### Aim of the task
Tally the lines below that contain "implantación". The number is the whole answer.

►

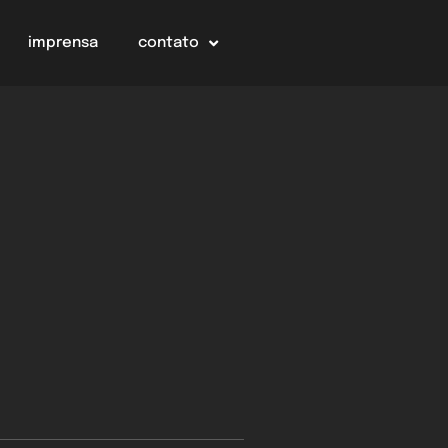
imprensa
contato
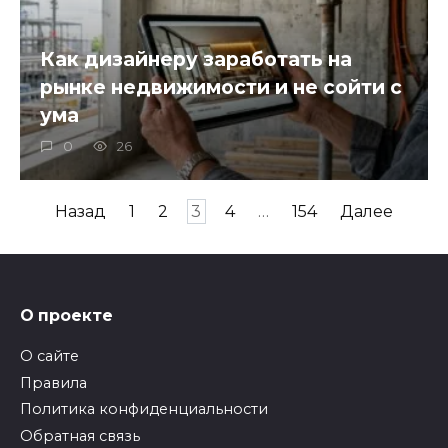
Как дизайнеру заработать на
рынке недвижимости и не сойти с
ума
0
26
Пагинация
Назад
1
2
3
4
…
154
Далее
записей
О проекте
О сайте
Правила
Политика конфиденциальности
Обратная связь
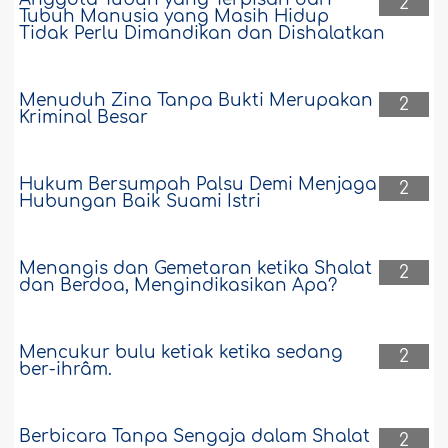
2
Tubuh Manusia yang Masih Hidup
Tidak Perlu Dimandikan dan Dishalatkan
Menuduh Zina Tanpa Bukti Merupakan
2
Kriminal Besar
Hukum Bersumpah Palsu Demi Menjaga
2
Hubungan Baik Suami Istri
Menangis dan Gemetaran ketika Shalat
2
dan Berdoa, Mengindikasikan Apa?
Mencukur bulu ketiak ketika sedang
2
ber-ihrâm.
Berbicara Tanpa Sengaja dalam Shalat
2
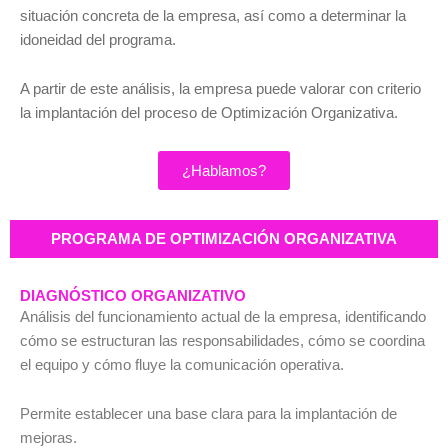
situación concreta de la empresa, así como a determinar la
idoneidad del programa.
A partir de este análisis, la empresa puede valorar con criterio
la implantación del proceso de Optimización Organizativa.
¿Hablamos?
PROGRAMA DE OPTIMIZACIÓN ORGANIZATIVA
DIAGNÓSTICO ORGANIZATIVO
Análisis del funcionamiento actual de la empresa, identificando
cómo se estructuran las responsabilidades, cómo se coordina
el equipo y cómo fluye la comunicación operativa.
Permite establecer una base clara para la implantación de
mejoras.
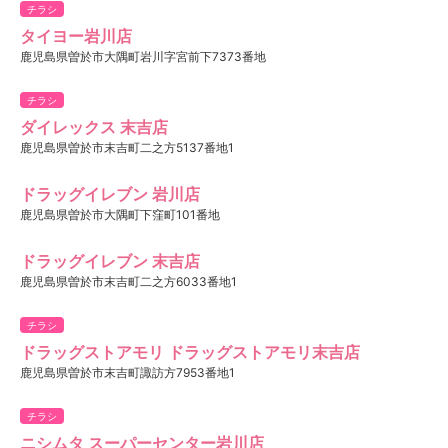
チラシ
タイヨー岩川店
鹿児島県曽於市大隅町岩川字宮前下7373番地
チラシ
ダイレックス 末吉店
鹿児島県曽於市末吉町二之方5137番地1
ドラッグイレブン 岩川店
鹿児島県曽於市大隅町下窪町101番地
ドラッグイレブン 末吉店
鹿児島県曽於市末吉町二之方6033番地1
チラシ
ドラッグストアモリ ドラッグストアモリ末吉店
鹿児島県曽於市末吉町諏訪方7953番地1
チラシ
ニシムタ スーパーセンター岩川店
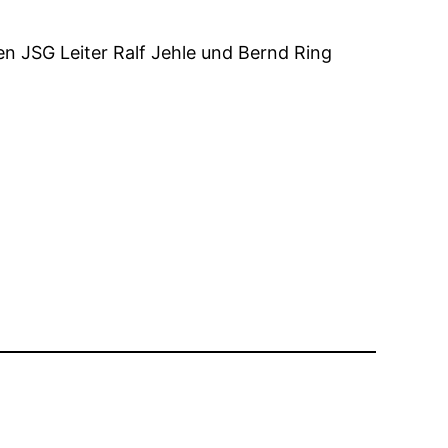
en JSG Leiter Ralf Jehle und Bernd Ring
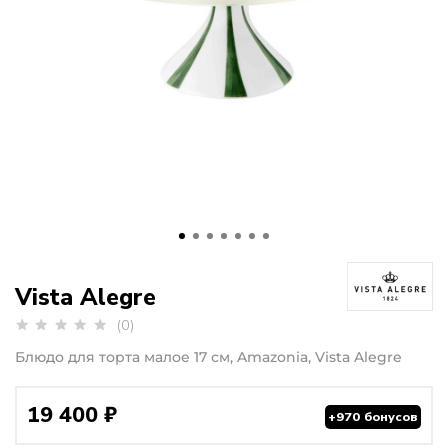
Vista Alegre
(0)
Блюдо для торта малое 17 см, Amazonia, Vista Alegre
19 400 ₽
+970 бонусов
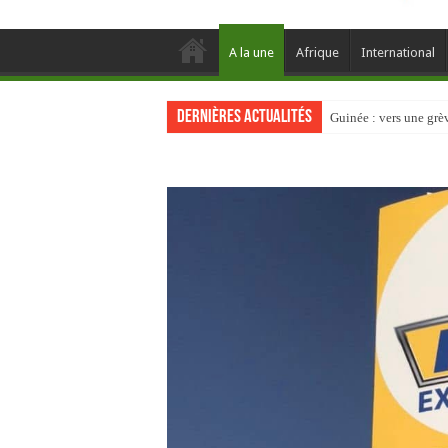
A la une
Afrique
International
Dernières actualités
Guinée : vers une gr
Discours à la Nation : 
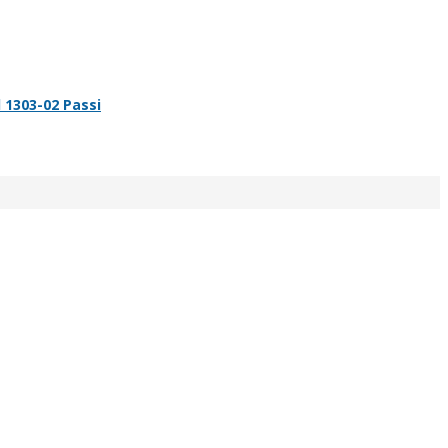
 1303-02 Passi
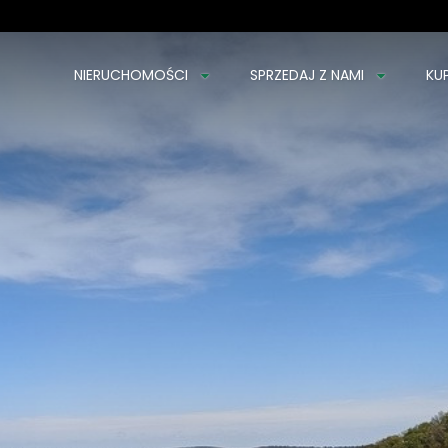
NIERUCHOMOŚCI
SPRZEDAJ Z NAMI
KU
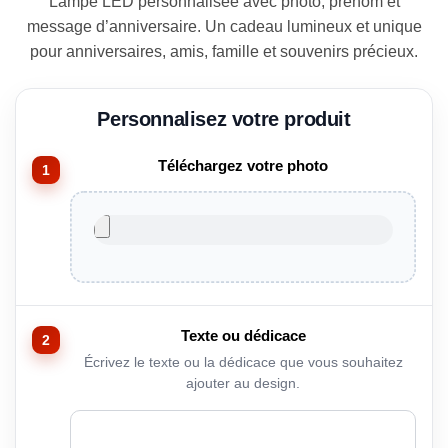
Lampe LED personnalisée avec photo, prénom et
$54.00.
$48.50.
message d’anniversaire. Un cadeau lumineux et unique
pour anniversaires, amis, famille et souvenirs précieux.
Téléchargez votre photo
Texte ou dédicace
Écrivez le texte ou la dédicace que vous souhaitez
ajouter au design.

◄

### Solution to this problem
2